The CCI and moving average strategy combines both of the indicators to discover potential buy and sell trades on currency pairs. When all of the indicator conditions agree, we will look to enter the market. We can confirm our entry with candlestick patterns and also keep an eye on how price reacts around support and resistance levels.

You can use this cci and moving average strategy on any chart timeframe or currency pair. I personally prefer the 1-hour charts and above as they tend to have less noise when compared to the lower chart timeframes. It also means less time spent watching the charts.

I like to trade major currency pairs such as the EUR/USD and GBP/USD as they usually have lots of liquidity which means we can catch some good market moves and place trades with tight spreads and quick execution speeds. This is especially the case when using an ECN forex brokers such as IC Markets.

Buy signal

  • SMA 50 is above SMA 200
  • CCI is oversold below -100
  • CCI is showing divergence to the buy side
  • Price is breaching resistance or bouncing from support
  • Bullish candlestick patterns

You can see in the USD/JPY 1-hour chart below that all of the conditions for a buy trade have been met. The 50 SMA is above the 200 SMA, which is known as the golden cross and is a strong sign that we are in a bullish market. The CCI is in the oversold extreme zone below -100 and showing divergence to the upside. The recent resistance level was breached and has since become a support level that has been tested a few times and held up well. The entry is confirmed with a hammer candlestick pattern followed by an engulfing bar, both bullish signals. The stop loss could have been placed just below the support level and 50 SMA, which is around 20 pips. This uptrend continued for around 630 pips which would have been a great buy trade. The 50 SMA could have been used as a trailing stop but may have taken the trade out around half way up. I would have at least wanted to lock the trade in at break even point and take some profit along the way. It can be very frustrating to see a good trade turn into a bad one through greed and/or poor money management.

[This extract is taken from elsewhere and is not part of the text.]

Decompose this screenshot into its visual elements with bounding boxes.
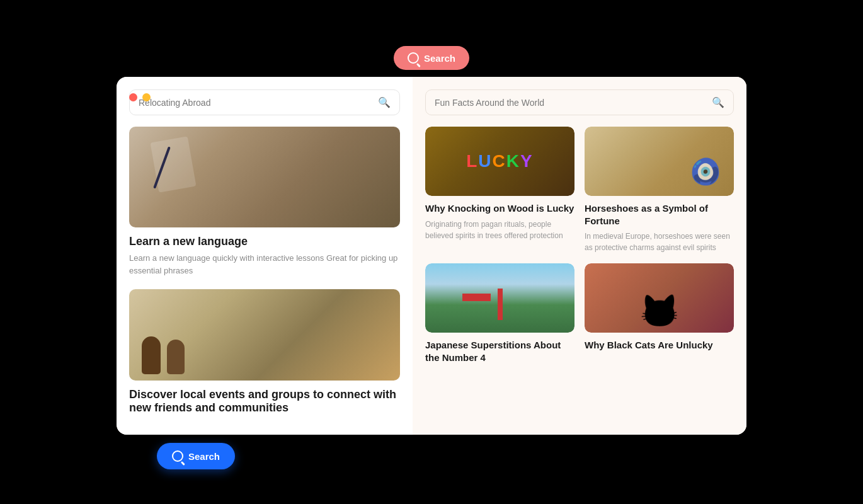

CCI Moving Average Strategy Buy Signal
CCI Moving Average Strategy Buy Signal

Sell signal

  • SMA 50 is below SMA 200
  • CCI is overbought above 100
  • CCI is showing divergence to the sell side
  • Price is breaching support or bouncing from resistance
  • Bearish candlestick patterns

In the USD/JPY 1-hour chart below, you will see that the 50 moving average is below the 200 moving average. This is an important crossover known as the death cross. It is a strong indicator of a bearish forex market. The CCI is showing downwards divergence and is in the overbought zone, suggesting buyers are running out of steam. We can see price bounces from the recent resistance level and then has a steep decline downwards, confirmed by a shooting star candlestick pattern. The stop loss could have been placed just above the 200 SMA, which would have been around 20 pips. When you consider this downtrend continued for around 580 pips, there was plenty of opportunity to take profit on the way down.

CCI Moving Average Strategy Sell Signal
CCI Moving Average Strategy Sell Signal

CCI moving average strategy Pros & Cons

Pros

  • Catch some big trends from the start
  • Can spot ranging and trending markets
  • Helps to filter false signals
  • Any currency pair or timeframe
  • CCI and SMA are free to use

Cons

  • Requires good timing for entry/exit
  • Need sensible money management
  • There will still be false signals

Conclusion: does trading forex with the CCI and moving average work?

Yes, these are 2 very powerful indicators when you know how to use all of the different elements of them, from moving average crossovers to CCI divergence. I still wouldn’t use them on their own without further chart analysis to help filter bad trades and time my entry into the market. Even then, there will still be false signals which is why good money management is so important.

If you like the look of the moving average and CCI strategy, you could always give it a try on a demo account to see how it goes. You can get a free forex demo account from most forex brokers. I would always practice any forex strategy on demo at first in order to understand how it works and see if it produces the desired results before making any commitment.